Google “Reveals Index Secrets”: Charts Indexing of Your Site Over Time

Yesterday, Google webmaster tools launched Index Status (available under Health) that charts the number of indexed pages for your site over the last year.

Google Index Status

Total Indexed Count

Google says that this count is accurate (unlike the site: search operator) and is post-canonicalization. In other words, if your site includes a lot of duplicate URLs (due to things like tracking parameters) and the pages include the canonical attribute or Google has otherwise identified and clustered those duplicate URLs, this count only includes that canonical version and not the duplicates. You can also get this data by submitting XML Sitemaps but you’ll only see complete indexing numbers if your Sitemaps are comprehensive.
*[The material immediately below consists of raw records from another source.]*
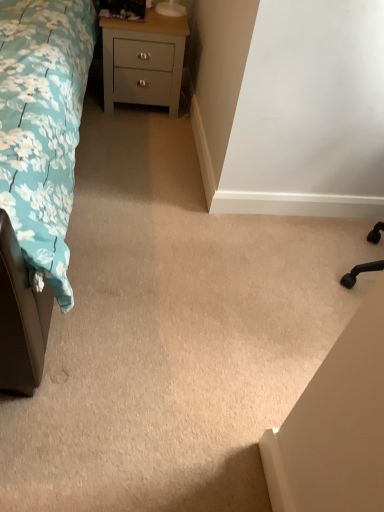 Locate an element on the screen. The width and height of the screenshot is (384, 512). teal floral fabric bed at left is located at coordinates (43, 125).

What is the approximate height of teal floral fabric bed at left?

teal floral fabric bed at left is 3.29 feet in height.

Describe the element at coordinates (43, 125) in the screenshot. I see `teal floral fabric bed at left` at that location.

What do you see at coordinates (143, 61) in the screenshot? I see `light gray painted wood chest of drawers at upper left` at bounding box center [143, 61].

Where is `light gray painted wood chest of drawers at upper left`? light gray painted wood chest of drawers at upper left is located at coordinates (143, 61).

This screenshot has width=384, height=512. What are the coordinates of `teal floral fabric bed at left` in the screenshot? It's located at (43, 125).

Can you confirm if teal floral fabric bed at left is positioned to the left of light gray painted wood chest of drawers at upper left?

Indeed, teal floral fabric bed at left is positioned on the left side of light gray painted wood chest of drawers at upper left.

In the image, is teal floral fabric bed at left positioned in front of or behind light gray painted wood chest of drawers at upper left?

In the image, teal floral fabric bed at left appears in front of light gray painted wood chest of drawers at upper left.

Is point (70, 52) closer to viewer compared to point (160, 69)?

Yes, it is.

From the image's perspective, between teal floral fabric bed at left and light gray painted wood chest of drawers at upper left, which one is located above?

light gray painted wood chest of drawers at upper left is shown above in the image.

From a real-world perspective, is teal floral fabric bed at left located higher than light gray painted wood chest of drawers at upper left?

Yes, from a real-world perspective, teal floral fabric bed at left is above light gray painted wood chest of drawers at upper left.

Does teal floral fabric bed at left have a lesser width compared to light gray painted wood chest of drawers at upper left?

Incorrect, the width of teal floral fabric bed at left is not less than that of light gray painted wood chest of drawers at upper left.

Considering the relative sizes of teal floral fabric bed at left and light gray painted wood chest of drawers at upper left in the image provided, is teal floral fabric bed at left taller than light gray painted wood chest of drawers at upper left?

Indeed, teal floral fabric bed at left has a greater height compared to light gray painted wood chest of drawers at upper left.

In terms of size, does teal floral fabric bed at left appear bigger or smaller than light gray painted wood chest of drawers at upper left?

Considering their sizes, teal floral fabric bed at left takes up more space than light gray painted wood chest of drawers at upper left.

Is teal floral fabric bed at left spatially inside light gray painted wood chest of drawers at upper left, or outside of it?

teal floral fabric bed at left exists outside the volume of light gray painted wood chest of drawers at upper left.

Are teal floral fabric bed at left and light gray painted wood chest of drawers at upper left far apart?

teal floral fabric bed at left is near light gray painted wood chest of drawers at upper left, not far away.

Is teal floral fabric bed at left facing away from light gray painted wood chest of drawers at upper left?

No, light gray painted wood chest of drawers at upper left is not at the back of teal floral fabric bed at left.

How many degrees apart are the facing directions of teal floral fabric bed at left and light gray painted wood chest of drawers at upper left?

0.907 degrees separate the facing orientations of teal floral fabric bed at left and light gray painted wood chest of drawers at upper left.

You are a GUI agent. You are given a task and a screenshot of the screen. Output one action in this format:
    pyautogui.click(x=<x>, y=<y>)
    Task: Click on the bed below the light gray painted wood chest of drawers at upper left (from the image's perspective)
    This screenshot has width=384, height=512.
    Given the screenshot: What is the action you would take?
    pyautogui.click(x=43, y=125)

Considering the relative positions of light gray painted wood chest of drawers at upper left and teal floral fabric bed at left in the image provided, is light gray painted wood chest of drawers at upper left to the left or to the right of teal floral fabric bed at left?

Based on their positions, light gray painted wood chest of drawers at upper left is located to the right of teal floral fabric bed at left.

In the image, is light gray painted wood chest of drawers at upper left positioned in front of or behind teal floral fabric bed at left?

Visually, light gray painted wood chest of drawers at upper left is located behind teal floral fabric bed at left.

Which is in front, point (152, 30) or point (48, 204)?

Point (48, 204)

From the image's perspective, between light gray painted wood chest of drawers at upper left and teal floral fabric bed at left, which one is located above?

From the image's view, light gray painted wood chest of drawers at upper left is above.

Consider the image. From a real-world perspective, is light gray painted wood chest of drawers at upper left positioned above or below teal floral fabric bed at left?

light gray painted wood chest of drawers at upper left is below teal floral fabric bed at left.

Which object is thinner, light gray painted wood chest of drawers at upper left or teal floral fabric bed at left?

light gray painted wood chest of drawers at upper left.

Considering the relative sizes of light gray painted wood chest of drawers at upper left and teal floral fabric bed at left in the image provided, is light gray painted wood chest of drawers at upper left shorter than teal floral fabric bed at left?

Correct, light gray painted wood chest of drawers at upper left is not as tall as teal floral fabric bed at left.

Based on their sizes in the image, would you say light gray painted wood chest of drawers at upper left is bigger or smaller than teal floral fabric bed at left?

Clearly, light gray painted wood chest of drawers at upper left is smaller in size than teal floral fabric bed at left.

Is light gray painted wood chest of drawers at upper left positioned beyond the bounds of teal floral fabric bed at left?

That's correct, light gray painted wood chest of drawers at upper left is outside of teal floral fabric bed at left.

Is light gray painted wood chest of drawers at upper left not near teal floral fabric bed at left?

That's not correct — light gray painted wood chest of drawers at upper left is a little close to teal floral fabric bed at left.

Is light gray painted wood chest of drawers at upper left looking in the opposite direction of teal floral fabric bed at left?

light gray painted wood chest of drawers at upper left does not have its back to teal floral fabric bed at left.

Can you tell me how much light gray painted wood chest of drawers at upper left and teal floral fabric bed at left differ in facing direction?

0.907 degrees separate the facing orientations of light gray painted wood chest of drawers at upper left and teal floral fabric bed at left.

How much distance is there between light gray painted wood chest of drawers at upper left and teal floral fabric bed at left?

They are 20.12 inches apart.

Identify the location of chest of drawers above the teal floral fabric bed at left (from the image's perspective). This screenshot has height=512, width=384. [143, 61].

The height and width of the screenshot is (512, 384). I want to click on the chest of drawers that appears behind the teal floral fabric bed at left, so click(143, 61).

Where is `the chest of drawers located underneath the teal floral fabric bed at left (from a real-world perspective)`? This screenshot has height=512, width=384. the chest of drawers located underneath the teal floral fabric bed at left (from a real-world perspective) is located at coordinates (143, 61). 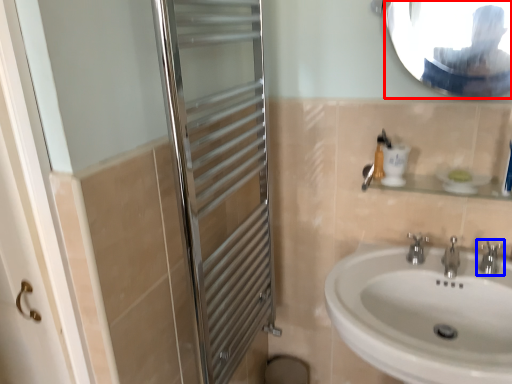 Question: Which point is further to the camera, mirror (highlighted by a red box) or tap (highlighted by a blue box)?

Choices:
 (A) mirror
 (B) tap

Answer: (B) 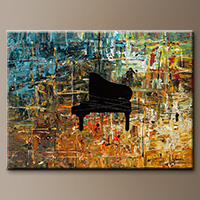 Where is `gallery`? This screenshot has width=200, height=200. gallery is located at coordinates (155, 59).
Google also charts this data over time for the past year.

Edited to add: Google has told me that the data may have a lag time of a couple of weeks, which makes it more useful for trends than for real-time action. Also, if you look at domain.com, you’ll see stats for all subdomains, and if you look at www.domain.com, you’ll see stats for only the www subdomain (of course this means that if you don’t use www for your site as with searchengineland.com, there’s no easy way to see this data with subdomain information excluded.)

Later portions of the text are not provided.